Efficient allocation of limited resources relies on accurate estimates of potential incremental benefits for each candidate. These heterogeneous treatment effects (HTE) can be estimated with properly specified theory-driven models and observational data that contain all confounders. Using causal machine learning to estimate HTE from big data offers higher benefits with limited resources by identifying additional heterogeneity dimensions and fitting arbitrary functional forms and interactions, but decisions based on black-box models are not justifiable.

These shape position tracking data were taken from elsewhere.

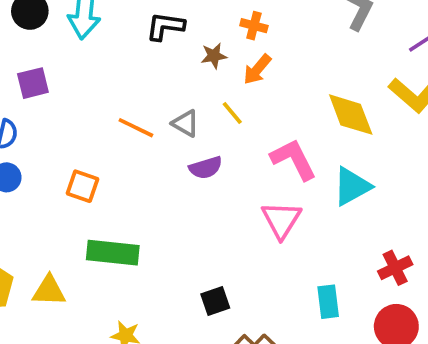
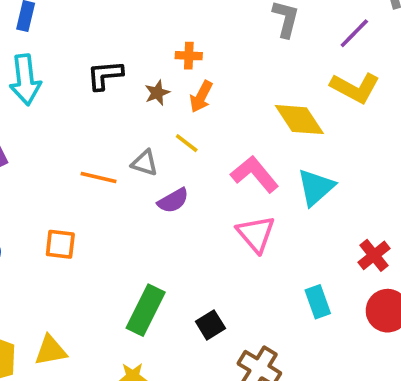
green rectangle: (113, 253) -> (146, 310), moved, turned -57

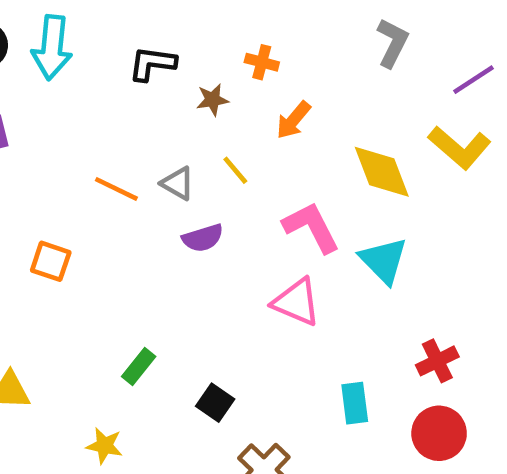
orange arrow: (201, 97) -> (293, 120), moved
cyan triangle: (316, 187) -> (384, 260), turned -45
pink triangle: (256, 234) -> (296, 302), turned -39
green rectangle: (146, 310) -> (139, 367), size x0.6
black square: (210, 325) -> (215, 403), turned -36

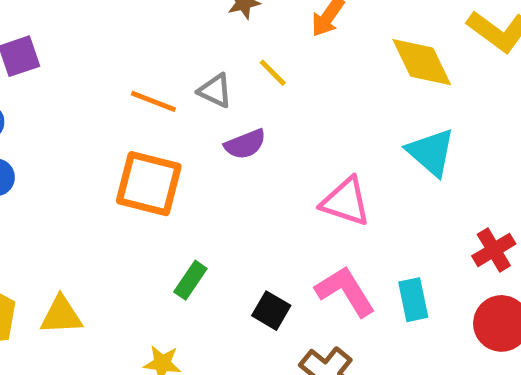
pink L-shape: (311, 227) -> (345, 291), moved
orange square: (51, 261) -> (149, 184), moved, size x1.6

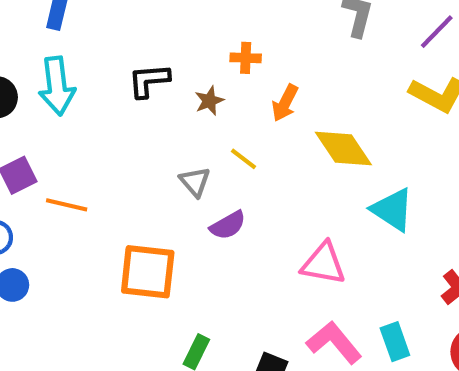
yellow diamond: (422, 62) -> (343, 149), moved
gray triangle: (215, 91) -> (195, 182), turned 32
orange line: (153, 101) -> (67, 205), moved

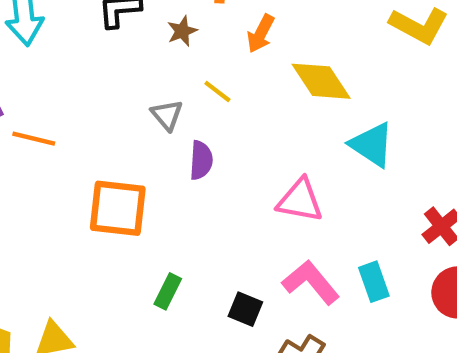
purple semicircle: (228, 225) -> (201, 160), turned -57

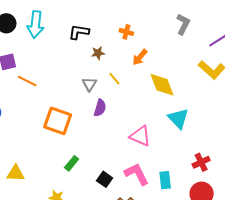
brown star: (182, 31) -> (98, 53), moved

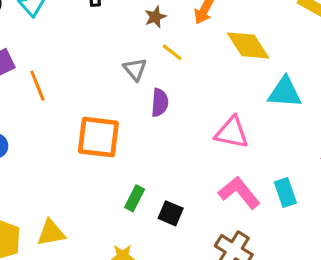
brown star: (98, 53) -> (155, 17), moved
orange line: (27, 81) -> (37, 86), turned 54
cyan triangle: (178, 118) -> (285, 92), turned -30
black square: (105, 179) -> (171, 213), moved

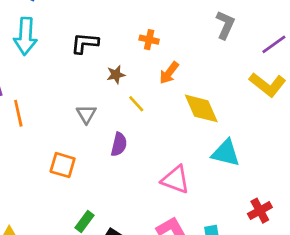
brown star: (155, 17) -> (116, 75), moved
gray triangle: (135, 69) -> (86, 114), moved
orange square: (98, 137) -> (63, 165), size x0.7

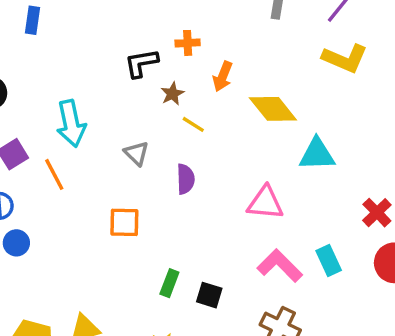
cyan arrow: (25, 36) -> (71, 123), moved
black L-shape: (85, 43) -> (141, 63), moved
brown star: (116, 75) -> (172, 94), moved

Our solution is designed to increase resource allocation efficiency, enhance the understanding of the treatment effects, and increase the acceptance of the resulting decisions with a rationale that is in line with existing theory. The case study identifies the right individuals to incentivize for increasing their physical activity to maximize the population's health benefits due to reduced diabetes and heart disease prevalence. We leverage large-scale data from multi-wave nationally representative health surveys and theory from the published global meta-analysis results. We train causal machine learning ensembles, extract the heterogeneity dimensions of the treatment effect, sign, and monotonicity of its moderators with explainable AI, and incorporate them into the theory-driven model with our generalized linear model with the qualitative constraint (GLM_QC) method.
The results show that the proposed methodology improves the expected health benefits for diabetes by 11% and for heart disease by 9% compared to the traditional approach of using the model specification from the literature and estimating the model with large-scale data. Qualitative constraints not only prevent counter-intuitive effects but also improve achieved benefits by regularizing the model.